关键词: Calb2基因, 腺病毒科, 遗传载体, 泌尿生殖系统

Abstract: Objective: To construct the recombinant adenovirus vector of Calretinin (Calb2) gene for over-expression of Calb2 gene,as useful tools to study the effects of Calb2 on the regulation of reproductive endocrinology,central nerve system,and visual conduction. Methods:The cDNA sequence of Calb2 was cloned by the reverse transcriptive polymerase chain reaction (RT-PCR). A Calb2 gene fragment was sub-cloned into adenovirus shuttle plasmid pAdTrack-CMV to construct the shuttle plasmid pAdTrack-Calb2. Then it was transformed into BJ5183 cells with the adenoviral backbone pAdEasy-1 to obtain the homologous recombinant AdCMV-Calb2. The recombinant AdCMV-Calb2 was further packaged and amplificated in AD293 cells.

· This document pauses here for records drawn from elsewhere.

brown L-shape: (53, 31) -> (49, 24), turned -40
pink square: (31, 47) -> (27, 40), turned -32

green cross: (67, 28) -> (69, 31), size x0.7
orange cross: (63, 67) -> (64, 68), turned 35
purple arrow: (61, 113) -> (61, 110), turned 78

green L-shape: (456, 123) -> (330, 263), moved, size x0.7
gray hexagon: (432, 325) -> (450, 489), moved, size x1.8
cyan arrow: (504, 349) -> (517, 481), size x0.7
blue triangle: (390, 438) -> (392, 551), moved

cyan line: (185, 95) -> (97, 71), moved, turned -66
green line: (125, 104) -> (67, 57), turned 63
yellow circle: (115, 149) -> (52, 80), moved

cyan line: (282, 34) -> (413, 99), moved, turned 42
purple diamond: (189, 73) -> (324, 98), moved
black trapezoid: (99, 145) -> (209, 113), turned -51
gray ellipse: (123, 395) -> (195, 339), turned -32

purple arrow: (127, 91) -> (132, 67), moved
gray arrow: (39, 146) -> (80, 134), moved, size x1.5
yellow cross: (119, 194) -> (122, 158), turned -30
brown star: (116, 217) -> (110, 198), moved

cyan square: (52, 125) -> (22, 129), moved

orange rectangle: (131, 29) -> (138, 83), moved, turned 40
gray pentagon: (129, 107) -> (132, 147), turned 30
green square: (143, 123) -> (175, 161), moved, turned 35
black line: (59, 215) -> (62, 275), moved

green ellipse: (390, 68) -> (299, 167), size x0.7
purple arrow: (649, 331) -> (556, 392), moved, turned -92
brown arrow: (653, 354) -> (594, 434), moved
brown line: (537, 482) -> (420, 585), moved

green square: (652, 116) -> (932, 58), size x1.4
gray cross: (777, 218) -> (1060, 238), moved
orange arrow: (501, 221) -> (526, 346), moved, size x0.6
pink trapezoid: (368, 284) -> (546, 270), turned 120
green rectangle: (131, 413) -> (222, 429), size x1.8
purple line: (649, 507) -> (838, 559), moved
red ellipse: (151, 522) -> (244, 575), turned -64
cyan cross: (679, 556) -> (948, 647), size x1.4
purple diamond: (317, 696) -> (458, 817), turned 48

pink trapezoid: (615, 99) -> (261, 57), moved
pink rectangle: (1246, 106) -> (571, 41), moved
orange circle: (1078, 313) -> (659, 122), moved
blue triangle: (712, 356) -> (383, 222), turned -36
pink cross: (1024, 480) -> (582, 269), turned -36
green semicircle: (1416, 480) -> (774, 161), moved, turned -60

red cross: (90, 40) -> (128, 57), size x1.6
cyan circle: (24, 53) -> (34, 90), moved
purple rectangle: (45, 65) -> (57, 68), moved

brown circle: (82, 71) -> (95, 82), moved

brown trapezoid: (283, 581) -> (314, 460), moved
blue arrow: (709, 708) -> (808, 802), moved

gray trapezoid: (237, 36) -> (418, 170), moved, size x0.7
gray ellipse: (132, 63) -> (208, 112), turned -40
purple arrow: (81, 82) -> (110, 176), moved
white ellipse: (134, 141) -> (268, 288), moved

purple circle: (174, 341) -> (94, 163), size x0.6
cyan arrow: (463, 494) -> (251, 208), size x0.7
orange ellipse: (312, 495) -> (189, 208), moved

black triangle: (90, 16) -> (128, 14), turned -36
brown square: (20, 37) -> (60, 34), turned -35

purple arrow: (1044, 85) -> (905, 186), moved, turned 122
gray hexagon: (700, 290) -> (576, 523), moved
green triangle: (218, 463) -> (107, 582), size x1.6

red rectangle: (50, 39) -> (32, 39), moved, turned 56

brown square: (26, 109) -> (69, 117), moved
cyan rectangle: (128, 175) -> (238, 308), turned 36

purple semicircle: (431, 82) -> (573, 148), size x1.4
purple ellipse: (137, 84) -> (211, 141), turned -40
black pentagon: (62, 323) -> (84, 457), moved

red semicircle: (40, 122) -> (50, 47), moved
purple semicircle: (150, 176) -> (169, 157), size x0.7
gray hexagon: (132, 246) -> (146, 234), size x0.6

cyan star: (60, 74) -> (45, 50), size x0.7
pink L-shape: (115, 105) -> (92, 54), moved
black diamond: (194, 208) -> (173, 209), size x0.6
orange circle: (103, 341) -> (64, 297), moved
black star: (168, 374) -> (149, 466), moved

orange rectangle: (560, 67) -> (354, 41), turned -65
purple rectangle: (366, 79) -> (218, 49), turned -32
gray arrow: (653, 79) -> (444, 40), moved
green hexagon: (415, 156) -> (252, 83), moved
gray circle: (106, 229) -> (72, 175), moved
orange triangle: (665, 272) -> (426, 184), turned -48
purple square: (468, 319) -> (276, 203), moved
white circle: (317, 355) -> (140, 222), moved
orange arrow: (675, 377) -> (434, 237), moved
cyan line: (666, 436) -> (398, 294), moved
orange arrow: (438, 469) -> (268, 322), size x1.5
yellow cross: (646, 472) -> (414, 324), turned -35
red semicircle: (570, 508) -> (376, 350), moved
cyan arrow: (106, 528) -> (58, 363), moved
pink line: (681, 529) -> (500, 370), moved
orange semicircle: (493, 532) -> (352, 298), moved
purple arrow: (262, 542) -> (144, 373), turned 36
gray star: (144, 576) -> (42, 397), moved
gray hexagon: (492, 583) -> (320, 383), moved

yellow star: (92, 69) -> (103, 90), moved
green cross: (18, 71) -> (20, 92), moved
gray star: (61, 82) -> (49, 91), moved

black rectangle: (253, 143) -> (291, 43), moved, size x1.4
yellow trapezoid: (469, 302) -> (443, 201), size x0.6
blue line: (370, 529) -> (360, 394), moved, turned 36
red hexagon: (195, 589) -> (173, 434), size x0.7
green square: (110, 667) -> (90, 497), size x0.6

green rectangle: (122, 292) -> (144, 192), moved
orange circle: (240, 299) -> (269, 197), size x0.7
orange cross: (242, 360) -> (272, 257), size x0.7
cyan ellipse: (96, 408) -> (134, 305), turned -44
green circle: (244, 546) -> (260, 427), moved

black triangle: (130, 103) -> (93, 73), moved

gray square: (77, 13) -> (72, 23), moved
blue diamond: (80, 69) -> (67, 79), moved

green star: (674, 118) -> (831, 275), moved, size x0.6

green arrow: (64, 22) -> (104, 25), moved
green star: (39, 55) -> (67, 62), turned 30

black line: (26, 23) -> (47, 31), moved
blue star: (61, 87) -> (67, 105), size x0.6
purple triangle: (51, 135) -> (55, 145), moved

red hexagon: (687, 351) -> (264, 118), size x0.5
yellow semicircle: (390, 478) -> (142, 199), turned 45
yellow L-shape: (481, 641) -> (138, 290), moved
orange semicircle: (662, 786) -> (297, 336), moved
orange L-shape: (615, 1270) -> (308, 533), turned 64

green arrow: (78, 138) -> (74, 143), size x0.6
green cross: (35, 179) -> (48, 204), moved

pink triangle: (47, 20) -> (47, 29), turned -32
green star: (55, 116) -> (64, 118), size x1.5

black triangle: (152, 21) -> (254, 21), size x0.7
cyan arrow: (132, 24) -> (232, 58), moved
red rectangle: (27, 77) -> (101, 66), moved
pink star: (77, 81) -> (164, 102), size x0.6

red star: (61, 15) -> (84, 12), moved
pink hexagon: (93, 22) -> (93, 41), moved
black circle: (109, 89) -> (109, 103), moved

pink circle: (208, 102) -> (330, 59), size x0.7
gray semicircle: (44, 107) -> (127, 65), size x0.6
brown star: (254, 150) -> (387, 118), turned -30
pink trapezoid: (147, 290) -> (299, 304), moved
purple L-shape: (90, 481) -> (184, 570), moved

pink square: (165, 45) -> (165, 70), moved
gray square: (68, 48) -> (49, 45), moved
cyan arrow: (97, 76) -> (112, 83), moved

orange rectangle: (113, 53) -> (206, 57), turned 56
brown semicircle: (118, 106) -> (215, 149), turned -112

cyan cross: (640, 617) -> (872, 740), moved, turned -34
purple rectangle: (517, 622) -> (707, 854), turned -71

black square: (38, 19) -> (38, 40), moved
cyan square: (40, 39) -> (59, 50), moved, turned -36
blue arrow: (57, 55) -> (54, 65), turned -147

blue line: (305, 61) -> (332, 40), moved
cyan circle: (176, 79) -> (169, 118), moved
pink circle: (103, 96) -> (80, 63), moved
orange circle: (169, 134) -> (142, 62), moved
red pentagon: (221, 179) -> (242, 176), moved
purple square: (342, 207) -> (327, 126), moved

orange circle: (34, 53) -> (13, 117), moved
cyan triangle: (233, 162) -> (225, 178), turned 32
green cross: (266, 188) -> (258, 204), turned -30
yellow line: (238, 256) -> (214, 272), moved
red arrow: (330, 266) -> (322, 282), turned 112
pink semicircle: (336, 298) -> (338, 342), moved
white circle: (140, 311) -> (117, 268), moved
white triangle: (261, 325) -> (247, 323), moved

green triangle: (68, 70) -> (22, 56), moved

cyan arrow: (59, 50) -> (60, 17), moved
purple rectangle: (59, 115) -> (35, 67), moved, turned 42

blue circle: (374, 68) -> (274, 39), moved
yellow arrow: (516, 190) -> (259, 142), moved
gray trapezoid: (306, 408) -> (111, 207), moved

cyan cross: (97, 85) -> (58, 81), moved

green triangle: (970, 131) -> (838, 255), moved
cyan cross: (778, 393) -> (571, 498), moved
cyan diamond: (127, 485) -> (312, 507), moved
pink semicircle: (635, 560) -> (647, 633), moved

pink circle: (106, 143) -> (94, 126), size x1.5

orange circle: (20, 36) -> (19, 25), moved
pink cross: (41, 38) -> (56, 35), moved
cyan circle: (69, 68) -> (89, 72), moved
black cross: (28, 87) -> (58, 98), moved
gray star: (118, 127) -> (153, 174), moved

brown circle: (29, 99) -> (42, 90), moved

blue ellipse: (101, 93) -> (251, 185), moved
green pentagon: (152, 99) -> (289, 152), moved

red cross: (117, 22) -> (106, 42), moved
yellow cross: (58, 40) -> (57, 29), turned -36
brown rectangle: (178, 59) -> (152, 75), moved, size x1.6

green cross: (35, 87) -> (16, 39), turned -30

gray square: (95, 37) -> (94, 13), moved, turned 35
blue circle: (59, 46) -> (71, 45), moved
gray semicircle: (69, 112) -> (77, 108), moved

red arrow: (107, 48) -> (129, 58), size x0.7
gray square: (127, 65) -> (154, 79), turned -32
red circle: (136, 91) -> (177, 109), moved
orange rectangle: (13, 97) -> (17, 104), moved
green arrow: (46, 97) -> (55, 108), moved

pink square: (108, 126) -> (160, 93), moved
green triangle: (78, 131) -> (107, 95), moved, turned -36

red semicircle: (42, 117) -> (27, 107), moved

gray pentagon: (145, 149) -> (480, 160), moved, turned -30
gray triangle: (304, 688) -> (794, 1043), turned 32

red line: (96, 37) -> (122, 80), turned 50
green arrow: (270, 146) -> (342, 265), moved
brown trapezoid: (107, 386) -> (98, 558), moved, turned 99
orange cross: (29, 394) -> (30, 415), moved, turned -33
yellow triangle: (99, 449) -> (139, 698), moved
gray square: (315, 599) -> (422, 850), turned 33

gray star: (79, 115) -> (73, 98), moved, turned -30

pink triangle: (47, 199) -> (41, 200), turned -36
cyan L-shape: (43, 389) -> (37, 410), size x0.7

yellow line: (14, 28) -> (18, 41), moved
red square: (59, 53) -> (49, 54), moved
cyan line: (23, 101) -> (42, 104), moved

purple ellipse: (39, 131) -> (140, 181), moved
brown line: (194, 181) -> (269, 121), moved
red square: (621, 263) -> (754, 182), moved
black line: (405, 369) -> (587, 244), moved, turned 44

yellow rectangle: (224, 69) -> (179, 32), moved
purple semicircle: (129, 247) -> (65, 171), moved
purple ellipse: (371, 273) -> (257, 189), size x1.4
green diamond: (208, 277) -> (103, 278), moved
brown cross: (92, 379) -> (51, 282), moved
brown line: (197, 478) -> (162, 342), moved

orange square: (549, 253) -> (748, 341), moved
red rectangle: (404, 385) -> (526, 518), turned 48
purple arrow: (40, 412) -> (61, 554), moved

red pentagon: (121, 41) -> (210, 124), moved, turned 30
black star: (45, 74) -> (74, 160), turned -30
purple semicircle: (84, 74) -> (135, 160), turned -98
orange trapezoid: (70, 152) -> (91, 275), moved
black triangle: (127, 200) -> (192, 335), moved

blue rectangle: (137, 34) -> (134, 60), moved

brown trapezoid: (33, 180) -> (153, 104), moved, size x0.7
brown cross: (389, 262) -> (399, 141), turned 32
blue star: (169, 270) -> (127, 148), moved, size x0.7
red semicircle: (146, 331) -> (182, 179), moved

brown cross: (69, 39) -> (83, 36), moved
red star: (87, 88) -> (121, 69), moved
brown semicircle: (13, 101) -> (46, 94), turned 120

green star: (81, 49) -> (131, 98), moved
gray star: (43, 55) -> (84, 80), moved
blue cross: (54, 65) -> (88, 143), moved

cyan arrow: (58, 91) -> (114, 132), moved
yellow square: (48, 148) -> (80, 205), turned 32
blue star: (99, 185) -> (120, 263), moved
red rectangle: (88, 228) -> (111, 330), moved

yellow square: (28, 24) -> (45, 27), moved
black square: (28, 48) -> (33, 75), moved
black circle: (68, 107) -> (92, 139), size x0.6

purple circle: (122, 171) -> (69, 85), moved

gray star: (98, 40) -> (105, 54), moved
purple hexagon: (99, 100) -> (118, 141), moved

The expression of Calb2 protein in AD293 cells was detected by Western blotting. Results:The Calb2 gene recombinant adenovirus vectors,AdCMV-Calb2,were constructed successfully by endonulease digestion and sequencing. The AD293 cells infected with AdCMV-Calb2 significantly expressed GFP protein. The expression of CALB2 protein was significantly up-regulated in AD293 cells infected with AdCMV-Calb2 plasmids. Conclusions: The recombinant adenovirus vectors of AdCMV-Calb2 were successfully constructed and their expression was identified in AD293,which has provided a laboratory basis to study the function of Calb2 gene.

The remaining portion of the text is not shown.